Sharp decreases in the price of domestic natural gas have challenged growth in the U.S. renewable energy industry. In response, the White House, with support from national business leaders, has re-focused public-private investment toward smart grid technology — efforts focused on developing the infrastructure for decentralized power networks that communicate and coordinate information between energy producers and consumers.

Since June 2011, the Obama administration has been working with energy industry partners to promote the adoption of smart grid technology. In an effort to reaffirm that relationship and make the case for prioritizing public investment in the project, the White House last week released A Policy Framework for the 21st Century Grid: A Progress Report, a guide to the administration's efforts to make the national power grid stronger, smarter and cleaner. The report highlights the role of federal investment in helping local power providers modernize their grid infrastructure, providing energy data for entrepreneurs and companies to develop commercial innovations, and restructuring regulations to spur private sector investment in the smart technology industry.

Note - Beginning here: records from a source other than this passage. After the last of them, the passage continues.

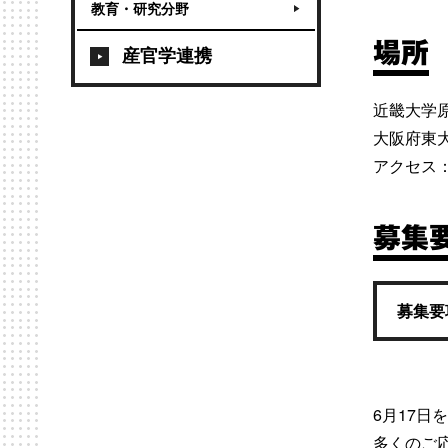
教育・研究分野
場所
産官学連携
近畿大学
大阪府東大
アクセス
募集
募集要
6月17日
多くのご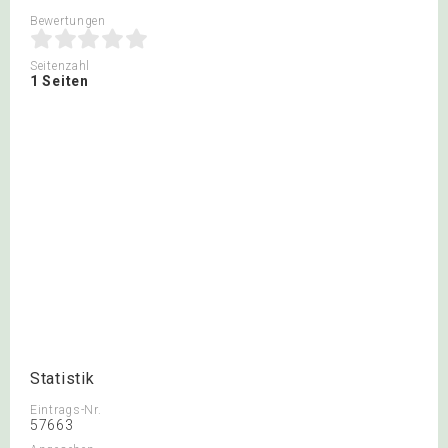
Bewertungen
Seitenzahl
1 Seiten
Statistik
Eintrags-Nr.
57663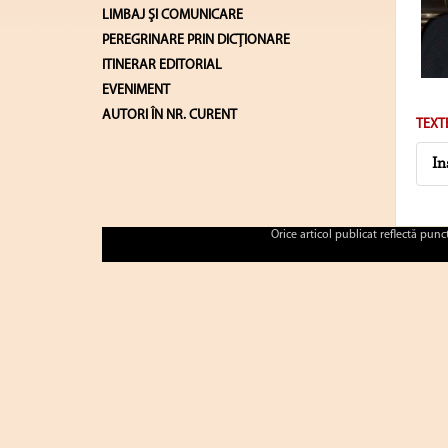
LIMBAJ ŞI COMUNICARE
PEREGRINARE PRIN DICȚIONARE
ITINERAR EDITORIAL
EVENIMENT
AUTORI ÎN NR. CURENT
TEXT
In
Orice articol publicat reflectă pun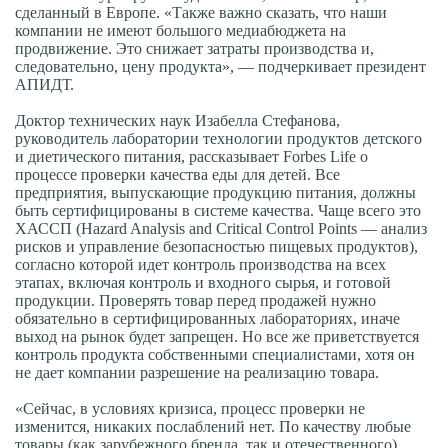
сделанный в Европе. «Также важно сказать, что наши
компании не имеют большого медиабюджета на
продвижение. Это снижает затраты производства и,
следовательно, цену продукта», — подчеркивает президент
АПИДТ.
Доктор технических наук Изабелла Стефанова,
руководитель лаборатории технологии продуктов детского
и диетического питания, рассказывает Forbes Life о
процессе проверки качества еды для детей. Все
предприятия, выпускающие продукцию питания, должны
быть сертифицированы в системе качества. Чаще всего это
ХАССП (Hazard Analysis and Critical Control Points — анализ
рисков и управление безопасностью пищевых продуктов),
согласно которой идет контроль производства на всех
этапах, включая контроль и входного сырья, и готовой
продукции. Проверять товар перед продажей нужно
обязательно в сертифицированных лабораториях, иначе
выход на рынок будет запрещен. Но все же приветствуется
контроль продукта собственными специалистами, хотя он
не дает компании разрешение на реализацию товара.
«Сейчас, в условиях кризиса, процесс проверки не
изменится, никаких послаблений нет. По качеству любые
товары (как зарубежного бренда, так и отечественного)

Despite the optics of the White House policy shift, the pivot toward prioritizing smart grid technology is being led by Silicon Valley, according to a recent article in Bloomberg. Venture capital and private equity financing for renewable energy is at its lowest point since 2006, with profits from solar and wind companies plummeting in the face of increased competition from domestic conventional energy production. In response, Silicon Valley investors have shifted investment into emerging technologies that increase efficiency and flexibility from power supplies, the article finds. Venture funding for smart grid technologies, which focus mainly on software development, also provides a better ROI for investors than maturing renewable energy markets that require increased manufacturing infrastructure to expand production.

In accord with the White House, the Business Roundtable released a report outlining a policy framework for increasing U.S. energy independence and boosting economic growth. Their report also supports energy grid modernization as a key to national priority for public and private investment.

A recent national emergency illustrates the role that smart grid technology can play in addressing national challenges. When Hurricane Sandy hit the Mid-Atlantic coast, thousands of citizens were without power for days, and in some cases, weeks. Extreme weather events like Sandy demonstrate the inefficiency of traditional power grids that, when damaged, are difficult and expensive to fix and cause massive delays in restoring power for consumers. Smart grid technology can be used to build decentralized, self-healing grids that are harder to damage, much less expensive to repair, and more effective at delivering energy to consumers. In his recent State of the Union address, President Obama noted that smart grid technology was an essential national investment for strengthening the resilience of the country.

The Obama administration is helping the private sector capitalize on market forces that are rebuilding our national energy grid. And by re-focusing public-private investment toward smart grid technology, the White House is promoting an industry that has the potential to tackle many key administration goals: addressing climate change, promoting national security, achieving energy independence, boosting economic growth, and creating jobs.